‘I never set out to be an abstract painter,’ says Brisbane artist, Bridie Gillman. ‘I tried representational painting at University, but it didn’t go down so well!’ Following her Fine Art degree, Bridie travelled, returning for an Honours year that veered into sculpture, installation, and video. Then, after four years away from painting, she decided to explore it again. For the last two years, Bridie has focused on abstract painting and photography to express her diverse experiences of place.
The results are quietly disarming, and often culturally provocative. ‘Drawing from my time growing up in Indonesia, my work is an abstract response to negotiating cross-cultural experiences’ the artist explains. Recent residencies in Yogyakarta, Indonesia, and Penang, Malaysia, have been integral in developing her practice.
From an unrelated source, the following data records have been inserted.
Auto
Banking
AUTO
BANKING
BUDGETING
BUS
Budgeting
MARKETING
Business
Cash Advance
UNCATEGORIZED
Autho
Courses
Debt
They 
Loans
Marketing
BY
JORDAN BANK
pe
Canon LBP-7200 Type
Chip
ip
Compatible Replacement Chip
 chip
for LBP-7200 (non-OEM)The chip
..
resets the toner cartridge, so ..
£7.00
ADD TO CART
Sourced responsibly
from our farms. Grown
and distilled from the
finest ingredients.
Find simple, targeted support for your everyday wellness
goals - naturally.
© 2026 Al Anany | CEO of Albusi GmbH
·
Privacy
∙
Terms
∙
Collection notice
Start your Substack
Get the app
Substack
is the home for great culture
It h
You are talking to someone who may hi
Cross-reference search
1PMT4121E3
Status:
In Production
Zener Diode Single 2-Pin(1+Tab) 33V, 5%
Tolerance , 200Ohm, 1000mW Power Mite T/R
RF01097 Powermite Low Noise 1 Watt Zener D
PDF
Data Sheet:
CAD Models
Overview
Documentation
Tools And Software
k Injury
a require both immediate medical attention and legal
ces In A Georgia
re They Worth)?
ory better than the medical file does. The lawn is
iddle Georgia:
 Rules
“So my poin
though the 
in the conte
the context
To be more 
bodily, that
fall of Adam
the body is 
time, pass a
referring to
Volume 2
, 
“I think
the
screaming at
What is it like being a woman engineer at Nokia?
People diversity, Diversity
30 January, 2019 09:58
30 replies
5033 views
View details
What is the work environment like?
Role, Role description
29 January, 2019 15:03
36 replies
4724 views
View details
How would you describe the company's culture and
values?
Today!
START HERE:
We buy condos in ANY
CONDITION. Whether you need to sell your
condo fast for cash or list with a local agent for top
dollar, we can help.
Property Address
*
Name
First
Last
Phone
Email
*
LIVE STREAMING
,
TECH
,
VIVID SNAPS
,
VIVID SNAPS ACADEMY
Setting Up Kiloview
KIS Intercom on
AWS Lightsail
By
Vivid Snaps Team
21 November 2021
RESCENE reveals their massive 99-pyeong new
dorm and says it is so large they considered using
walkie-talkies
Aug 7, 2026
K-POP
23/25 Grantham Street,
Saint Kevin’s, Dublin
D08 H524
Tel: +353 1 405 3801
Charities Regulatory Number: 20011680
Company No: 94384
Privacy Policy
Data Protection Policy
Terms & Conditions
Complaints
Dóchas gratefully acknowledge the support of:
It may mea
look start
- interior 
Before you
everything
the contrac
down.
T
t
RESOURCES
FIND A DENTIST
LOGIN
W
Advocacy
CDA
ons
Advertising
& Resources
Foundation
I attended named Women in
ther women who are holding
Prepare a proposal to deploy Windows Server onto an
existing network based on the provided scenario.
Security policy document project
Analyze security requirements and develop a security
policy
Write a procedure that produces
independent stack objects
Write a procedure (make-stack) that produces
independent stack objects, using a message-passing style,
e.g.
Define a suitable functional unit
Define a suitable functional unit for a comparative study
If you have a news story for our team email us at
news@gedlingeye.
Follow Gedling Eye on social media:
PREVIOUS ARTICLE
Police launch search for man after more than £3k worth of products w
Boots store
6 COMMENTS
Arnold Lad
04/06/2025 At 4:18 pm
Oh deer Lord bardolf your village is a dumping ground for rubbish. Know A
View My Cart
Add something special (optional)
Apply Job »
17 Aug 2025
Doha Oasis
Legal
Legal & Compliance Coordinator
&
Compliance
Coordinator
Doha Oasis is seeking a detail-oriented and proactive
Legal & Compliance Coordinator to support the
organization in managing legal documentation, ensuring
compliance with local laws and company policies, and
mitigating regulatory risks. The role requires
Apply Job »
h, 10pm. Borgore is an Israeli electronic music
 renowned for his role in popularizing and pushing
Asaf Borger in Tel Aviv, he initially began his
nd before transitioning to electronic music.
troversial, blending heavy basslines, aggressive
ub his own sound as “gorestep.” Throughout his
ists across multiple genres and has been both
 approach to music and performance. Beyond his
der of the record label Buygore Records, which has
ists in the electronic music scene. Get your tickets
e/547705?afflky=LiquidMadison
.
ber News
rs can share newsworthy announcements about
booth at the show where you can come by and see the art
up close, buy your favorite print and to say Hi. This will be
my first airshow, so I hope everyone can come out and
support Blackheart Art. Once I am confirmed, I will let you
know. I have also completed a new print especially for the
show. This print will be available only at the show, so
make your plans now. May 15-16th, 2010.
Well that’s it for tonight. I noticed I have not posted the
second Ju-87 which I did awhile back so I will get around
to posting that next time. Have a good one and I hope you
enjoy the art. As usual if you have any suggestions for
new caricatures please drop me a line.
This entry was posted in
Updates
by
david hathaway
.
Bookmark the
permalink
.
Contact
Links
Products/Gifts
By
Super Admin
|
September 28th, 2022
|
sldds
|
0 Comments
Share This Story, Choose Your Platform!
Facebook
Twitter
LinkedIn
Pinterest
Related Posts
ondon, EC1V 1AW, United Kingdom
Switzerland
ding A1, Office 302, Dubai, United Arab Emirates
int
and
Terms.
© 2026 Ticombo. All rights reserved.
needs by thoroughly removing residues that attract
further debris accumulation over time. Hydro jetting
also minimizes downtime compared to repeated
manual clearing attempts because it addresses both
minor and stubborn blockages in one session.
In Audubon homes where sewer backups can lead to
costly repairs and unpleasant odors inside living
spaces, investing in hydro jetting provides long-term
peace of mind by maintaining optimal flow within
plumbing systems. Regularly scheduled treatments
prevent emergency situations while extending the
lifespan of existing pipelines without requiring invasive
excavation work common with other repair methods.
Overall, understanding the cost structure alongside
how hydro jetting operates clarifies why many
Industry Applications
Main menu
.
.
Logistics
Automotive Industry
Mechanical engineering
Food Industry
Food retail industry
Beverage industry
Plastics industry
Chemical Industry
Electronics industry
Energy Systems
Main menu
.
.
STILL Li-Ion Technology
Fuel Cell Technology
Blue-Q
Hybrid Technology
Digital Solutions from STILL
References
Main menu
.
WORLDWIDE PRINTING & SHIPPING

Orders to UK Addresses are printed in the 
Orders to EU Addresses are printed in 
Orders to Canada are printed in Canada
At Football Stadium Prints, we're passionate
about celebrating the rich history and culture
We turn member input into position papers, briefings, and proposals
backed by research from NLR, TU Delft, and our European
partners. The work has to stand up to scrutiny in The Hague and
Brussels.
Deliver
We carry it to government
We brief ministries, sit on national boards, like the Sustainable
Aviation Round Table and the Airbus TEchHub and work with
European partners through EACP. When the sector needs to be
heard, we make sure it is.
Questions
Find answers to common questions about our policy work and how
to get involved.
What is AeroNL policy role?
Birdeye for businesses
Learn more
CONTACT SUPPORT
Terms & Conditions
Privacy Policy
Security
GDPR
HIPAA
Bridie currently works from her home studio in an old, character-filled Queenslander, which she shares with her partner, two dogs and a spritely cockatiel. Here, it’s not unusual for large canvases to spill out of her studio into the living area. Bridie works predominantly with colour to translate her experiences: ‘I decide which place and memory I want to draw from, then I think about these in relation to colour. I choose the palette I’ll use to convey that memory, and from there it’s very intuitive’ she explains. After time spent in Asia, Bridie produced a series of vibrant works, while her latest paintings consider subject-matter closer to home, exploring darker, more fundamental territory.
‘With my ‘After’ paintings I began looking to the Australian landscape, and attempting to navigate my uneasy relationship with it, as a non-Indigenous Australian. Some compositions are based on memories of travelling through rural Queensland, New South Wales and Victoria, and my experiences of night-time or dusk – the unknown that comes with darkness. In contrast, other compositions reflect an immediate response to my studio surroundings in urban Brisbane.’ Bridie completed these works during the months following her Uncle’s death. ‘I see the series as a dark contemplation on the Australian landscape during my period of grief,’ she explains.
Bridie also recently launched a new artist-run exhibition space called STABLE underneath her house. ‘I’m hoping STABLE will be a positive contribution to the community that has given me so much.’